Xiaomi wants to raise over $6 billion in Hong Kong IPO
Xiaomi, one of the world’s leading smartphone makers, is hoping to raise more than $6 billion by selling shares for a stock market listing in Hong Kong next month.
The Chinese tech firm announced the planned value of the listing Saturday. It’s less than the $10 billion Xiaomi was reportedly hoping to achieve a few weeks ago, but would still make it the world’s biggest initial public offering (IPO) in nearly two years.
“In the future, Xiaomi has huge potential for growth,” CEO Lei Jun said at a news conference in Hong Kong. “We’re a very rare company that can do hardware, e-commerce and internet services.”
Xiaomi said it’s aiming to sell almost 2.2 billion shares to global investors this week for between 17 and 22 Hong Kong dollars each ($2.20 to $2.80).
James Paradise, an Asia-Pacific president at Goldman Sachs, which is one of the IPO’s sponsors, said Saturday that the range values Xiaomi between $54 billion and $70 billion. That’s lower than the valuation of close to $100 billion the company was reportedly seeking earlier this year.
“We never said how much we were valued,” CFO Chew Shou Zi said at the news conference. “In the last several months, the market had a lot of speculation.”
Hao Hong, chief strategist at Hong Kong-based broker BOCOM International, said one explanation for the lower valuation was that investors were concerned about Xiaomi’s potential to increase its profit margins in the future.
“The explosion of Xiaomi has been at the low end of the market. It’s not taking the premium end of the market like Apple and Samsung. That’s why its profit margins are very difficult to expand,” he said.

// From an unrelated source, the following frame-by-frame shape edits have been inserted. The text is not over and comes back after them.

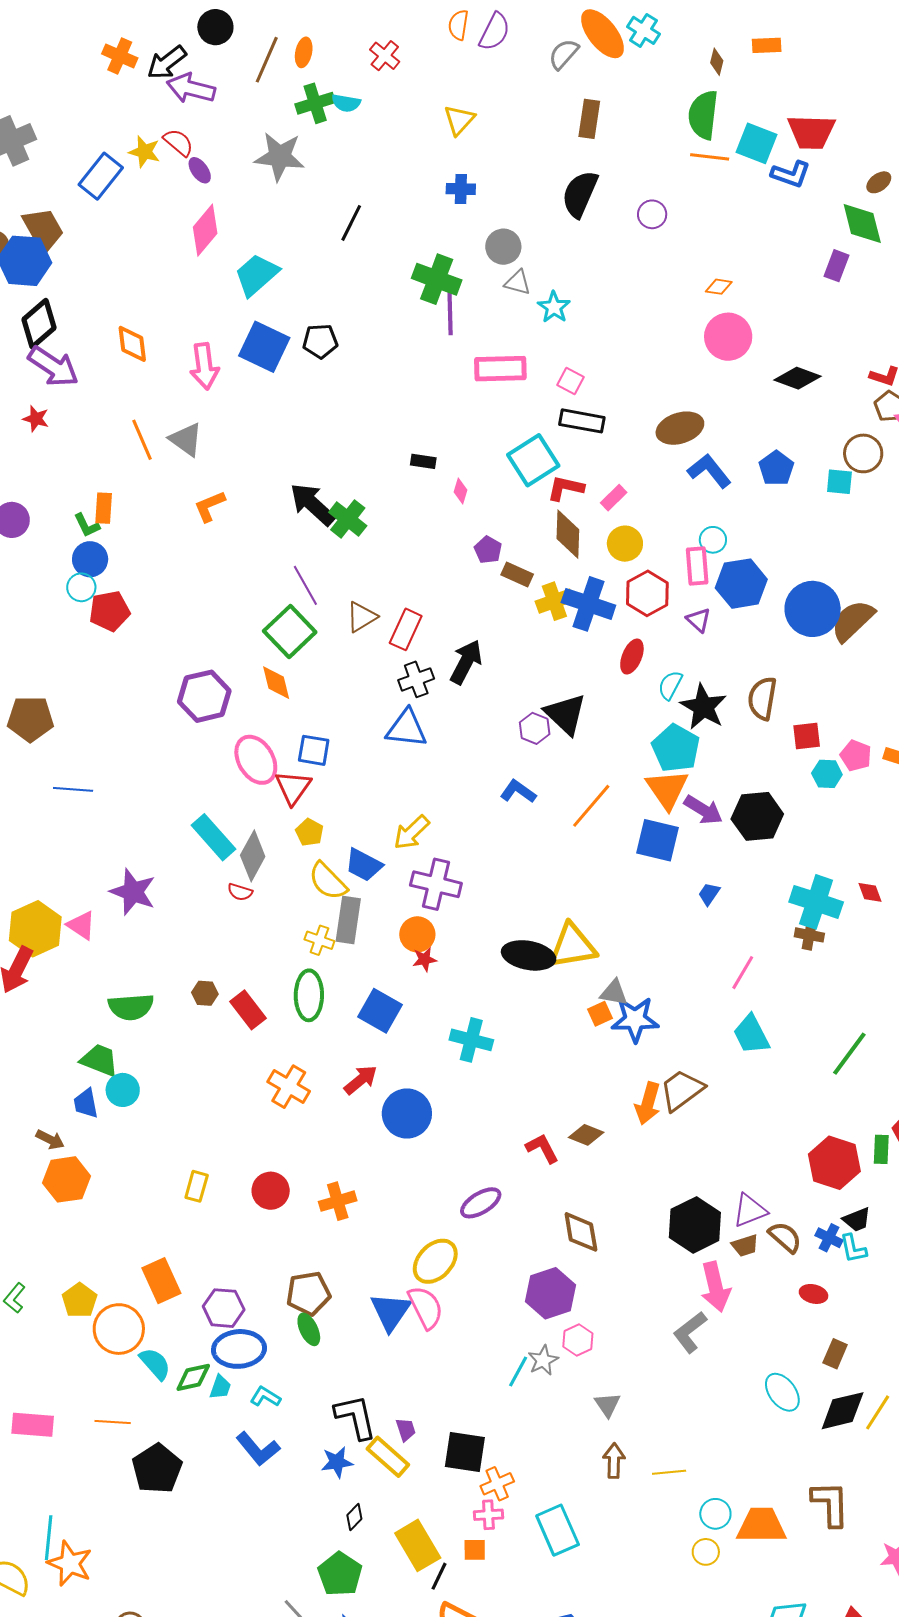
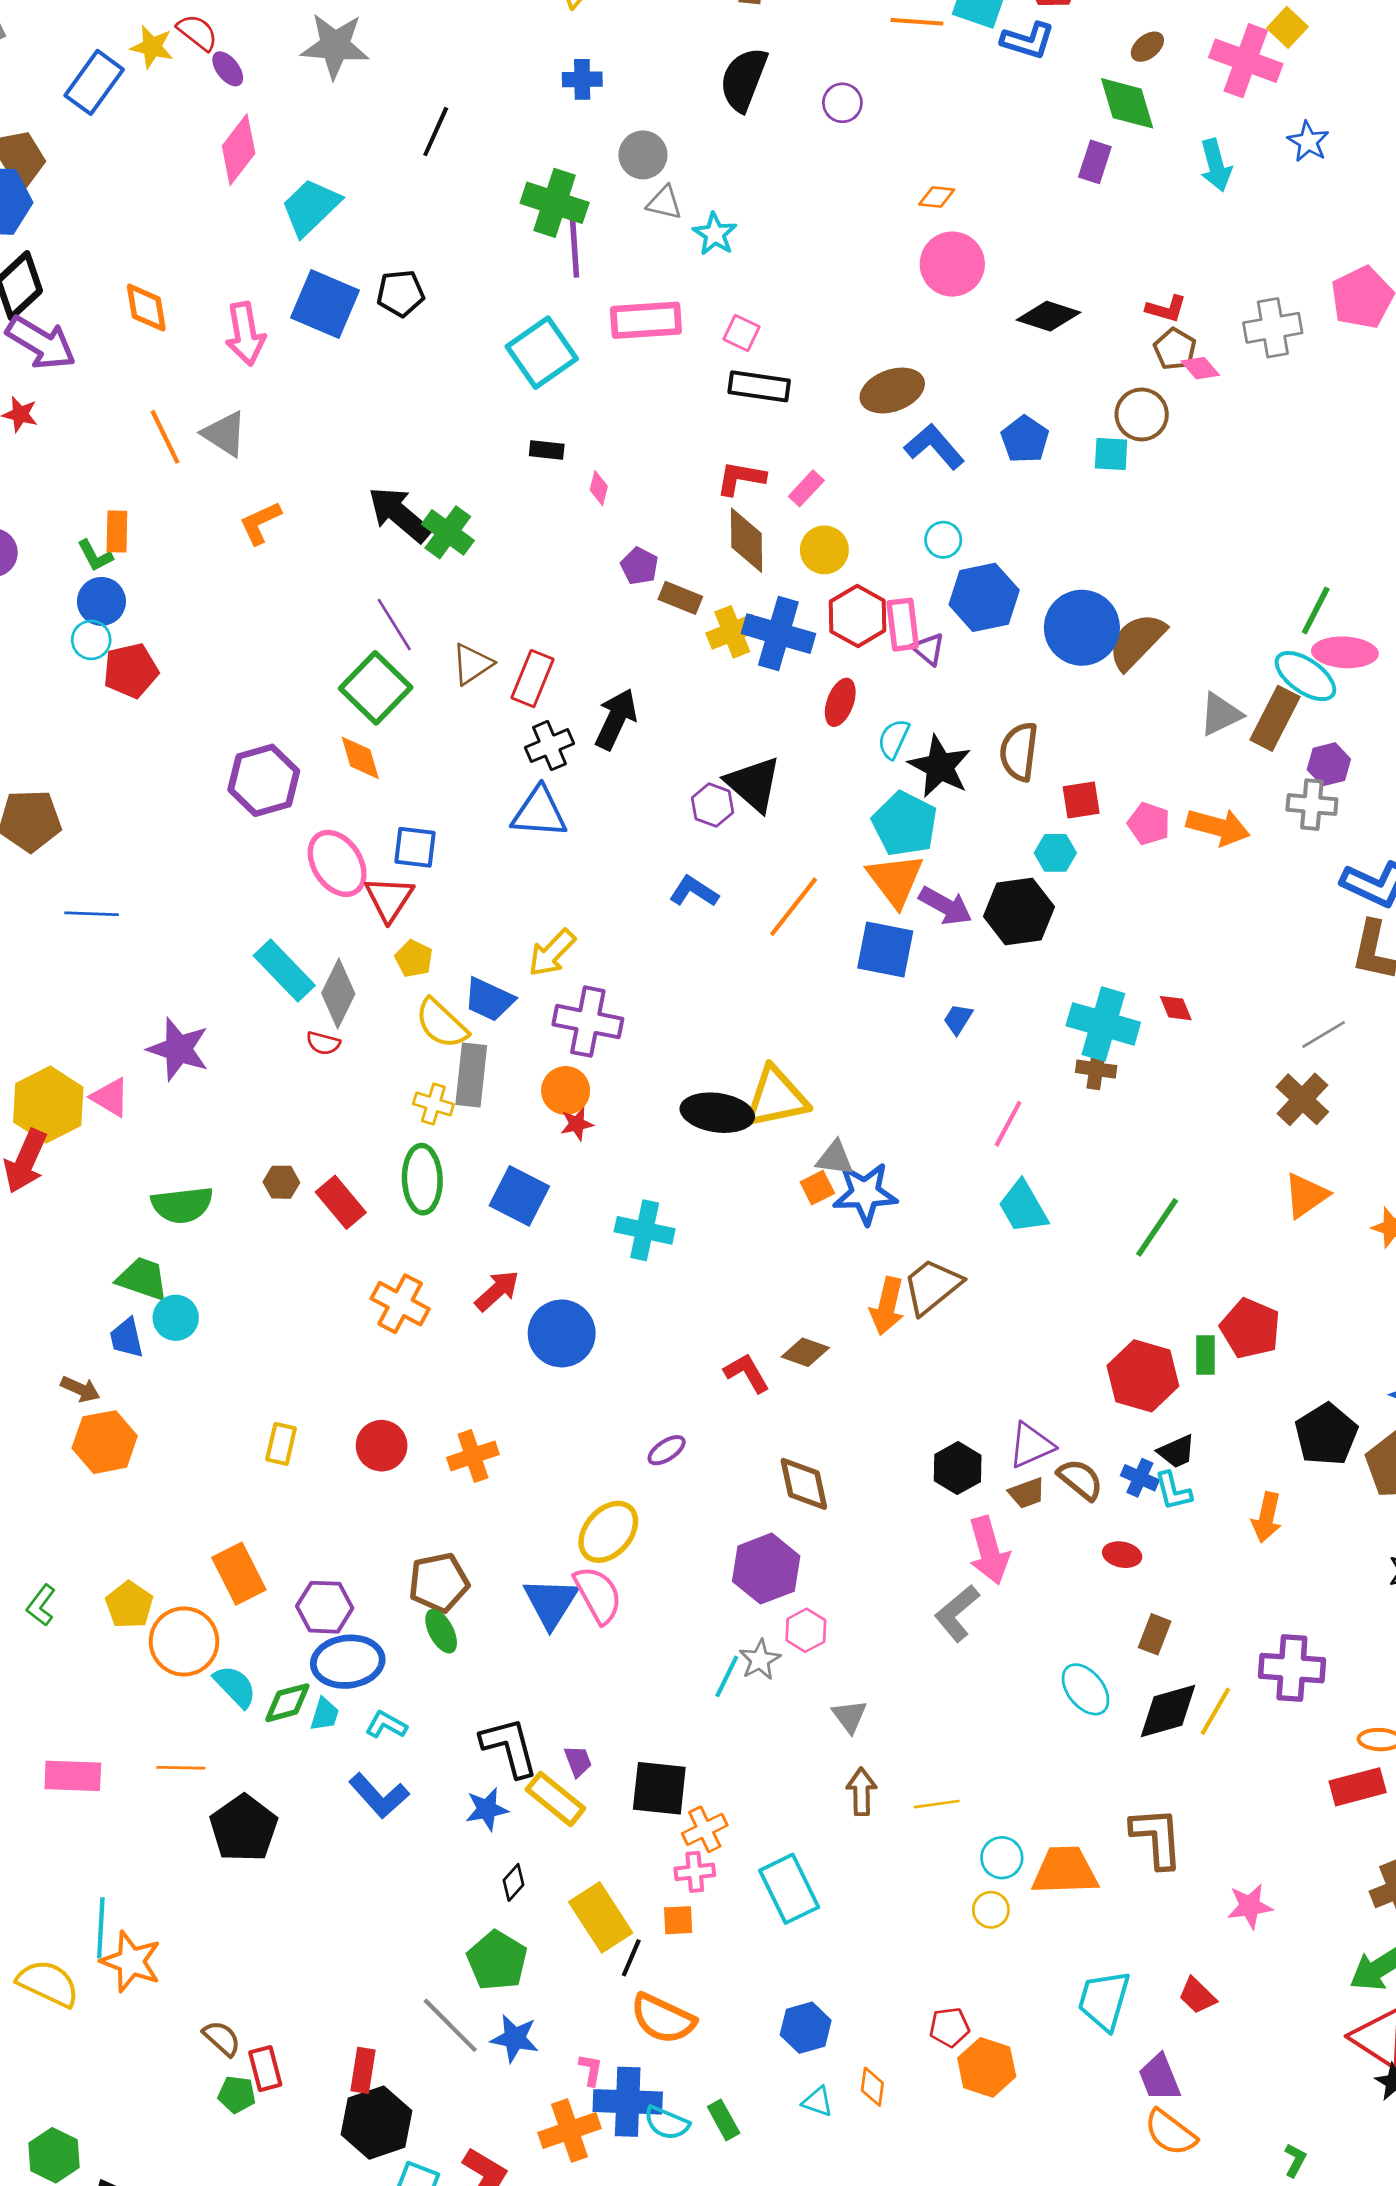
cyan square: (533, 460) -> (542, 353), moved
pink rectangle: (697, 566) -> (903, 625), moved
cyan hexagon: (827, 774) -> (1055, 853), moved
purple ellipse: (481, 1203) -> (667, 1450), size x0.7
black hexagon: (695, 1225) -> (958, 1468), size x0.7

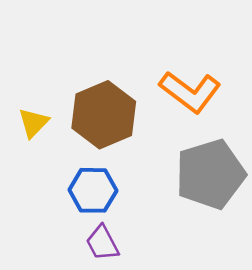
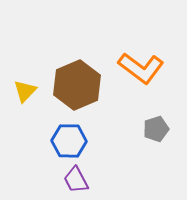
gray pentagon: (210, 174) -> (156, 129), size x0.5

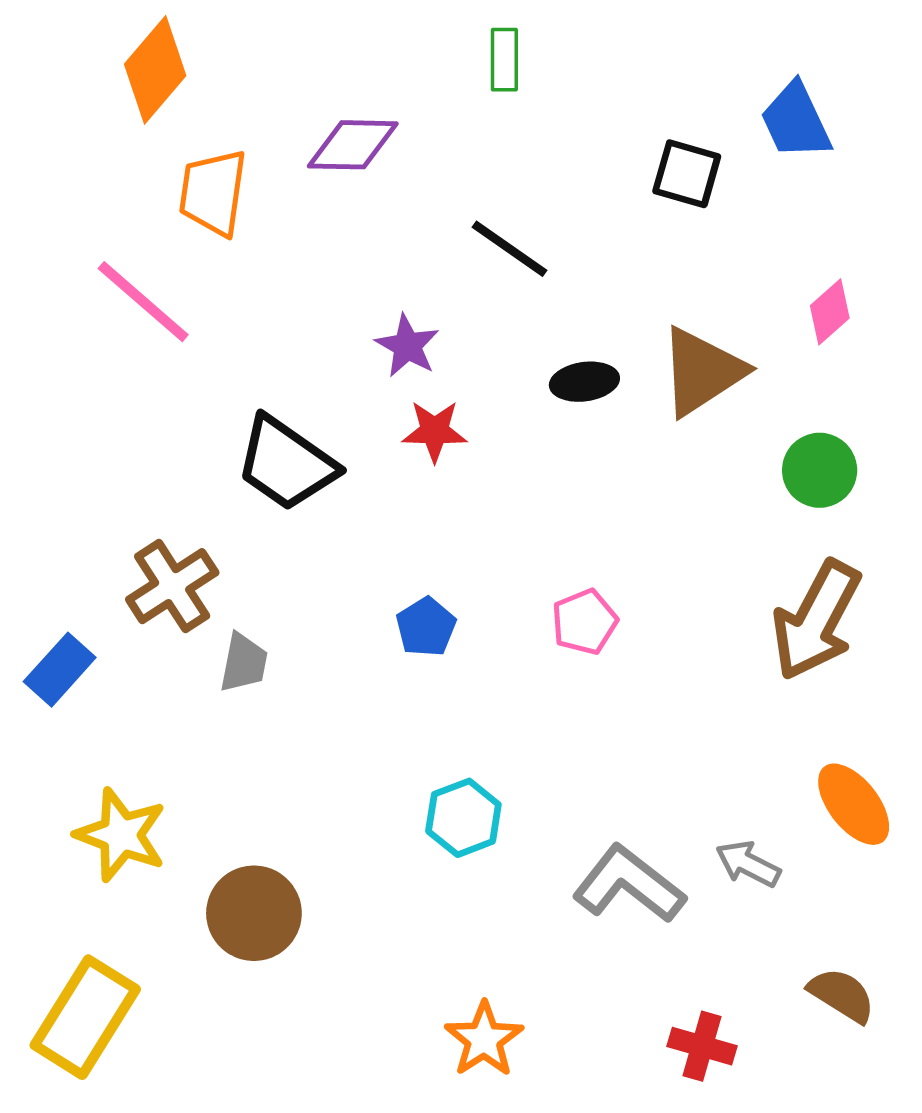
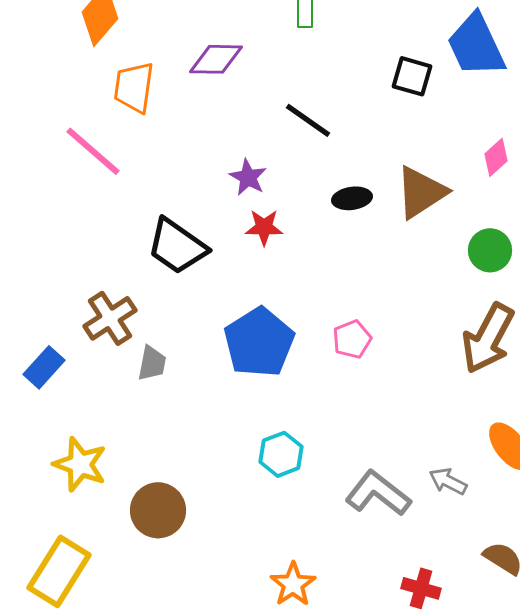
blue trapezoid: (796, 121) -> (476, 45), size x1.4
blue pentagon: (426, 627) -> (259, 342), size x2.0

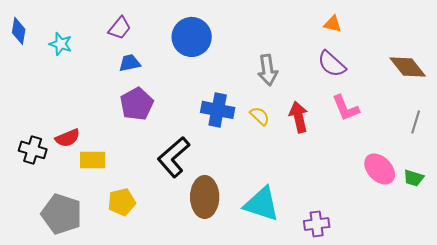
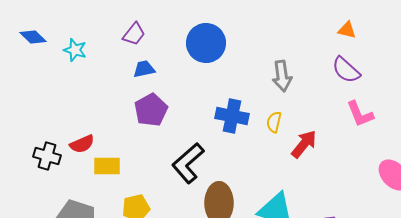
blue diamond: (19, 31) -> (33, 37), turned -56
yellow semicircle: (260, 116) -> (274, 122), turned -120
red arrow: (299, 117) -> (304, 144), moved, turned 52

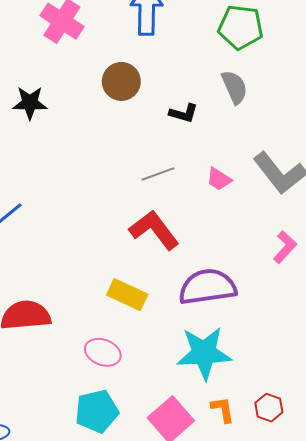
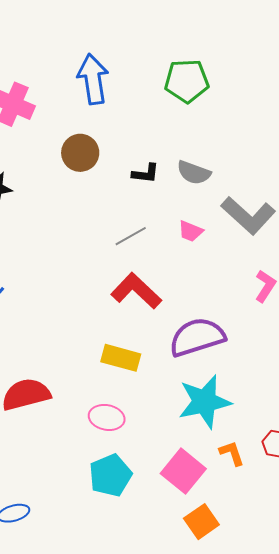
gray semicircle: (234, 87) -> (194, 173), moved, turned 144

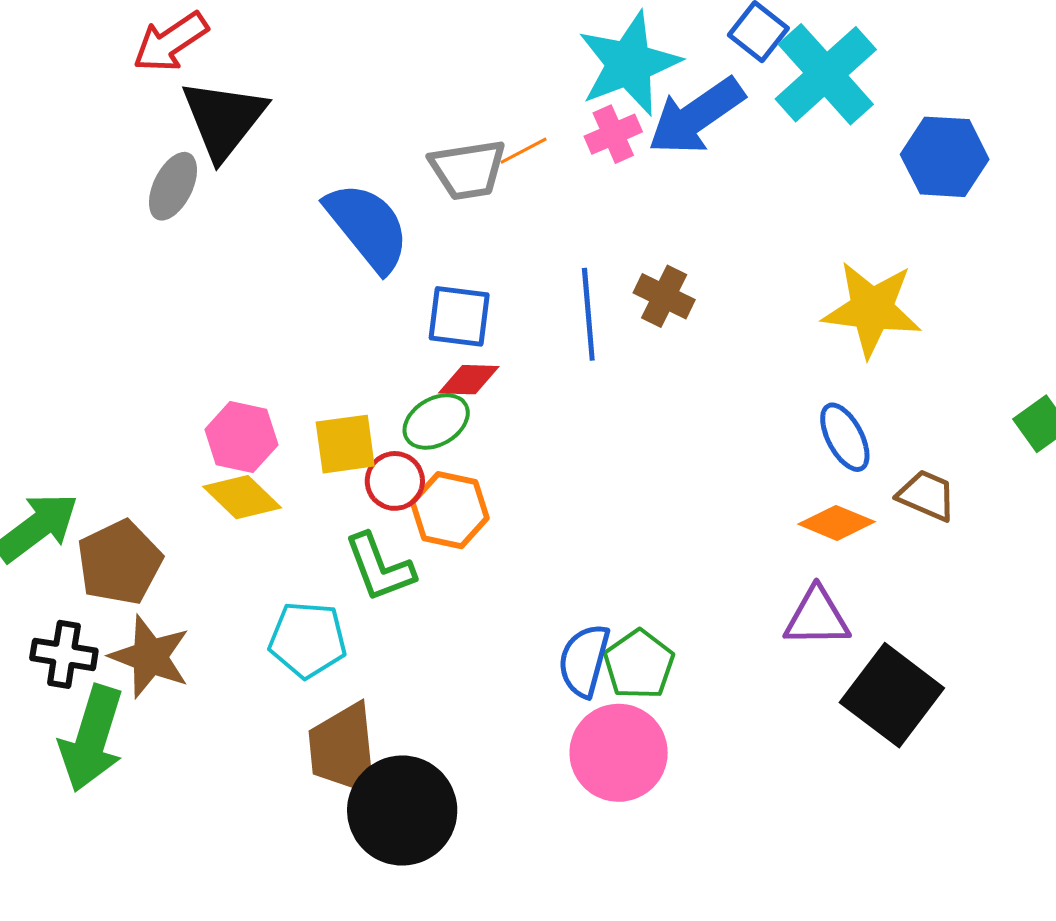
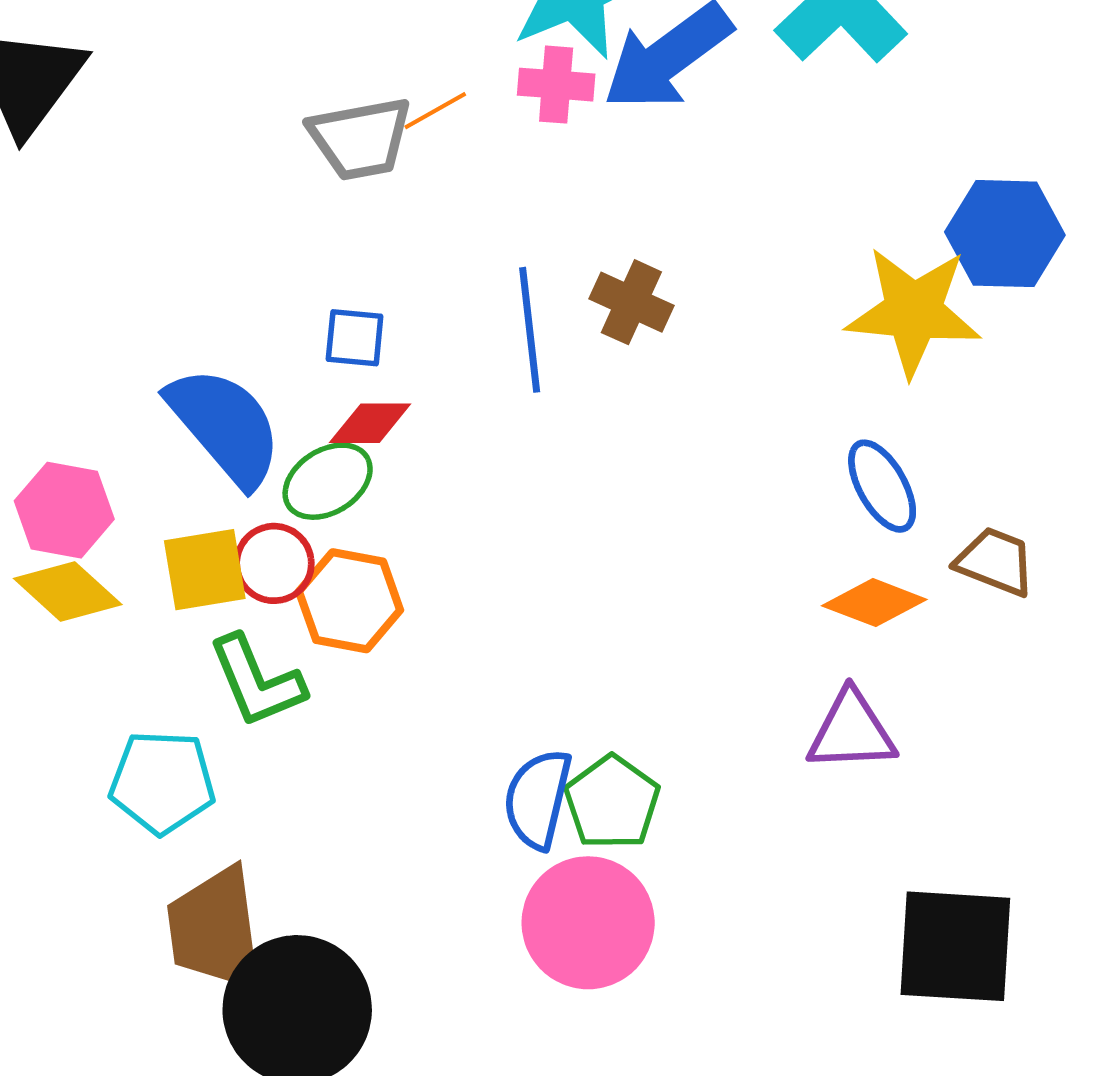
pink cross: (613, 134) -> (556, 85), turned 30
blue hexagon: (945, 157) -> (1005, 234), moved
blue semicircle: (368, 227) -> (225, 426), moved
blue square: (459, 316) -> (355, 338), size x0.7
yellow square: (345, 444) -> (205, 570), moved
black square: (892, 695) -> (955, 946), moved, turned -32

Trading in Xiaomi shares on the Hong Kong stock exchange is expected to start on July 9. The company plans to use the cash from the IPO to increase its research and development and for global expansion.
The listing is also expected to make some of the tech company’s co-founders and early employees extremely wealthy.
In a recent filing, Xiaomi said it had awarded Lei, the CEO and co-founder, stock worth about $1.5 billion for his contributions to the company.
Xiaomi defended the huge award on Saturday, saying it’s a common practice.
“We reached a consensus to make the decision because of Lei’s devotion over the last eight years, he started the company from scratch,” said Xiaomi President Lin Bin, another co-founder.
Mainland China listing shelved
Xiaomi had also planned to simultaneously list shares in mainland China in addition to Hong Kong but will now only go public in the latter. The company said it planned to revisit the possibility of a listing in mainland China at a later date.
The company’s IPO will be the biggest in the world since Postal Savings Bank of China went public in September 2016, according to data provider Dealogic.
A wave of other huge Chinese tech companies are also reportedly considering going public in the next year, including online payments giant Ant Financial.
Founded in 2010, Xiaomi was the fifth biggest smartphone maker in the world last year, shipping more than 92 million devices, according to research firm IDC.
Xiaomi’s main business is phones, but it also makes a range of other internet-connected devices, including laptops and even smart rice cookers.
The company says it sells its products in 74 countries and regions. It has enjoyed particularly strong growth in India, where it has overtaken Samsung as the biggest selling smartphone maker.
It is also currently the fourth largest smartphone company in Europe, behind Samsung, Apple, and Chinese rival Huawei, according to research firms IDC and Canalys. It’s competing strongly in Spain, Greece and Russia.
Documents that Xiaomi it published last month showed that revenue soared nearly 70 percent last year to around 115 billion yuan ($18 billion). Operating profit more than tripled to 12 billion yuan ($1.9 billion).
Xiaomi made headlines in 2014 when it became the world’s most valuable startup. But the company then ran into trouble, suffering a drop in smartphone sales in 2016 as it struggled with supply chain problems.
— Sherisse Pham and Julia Horowitz contributed to this report.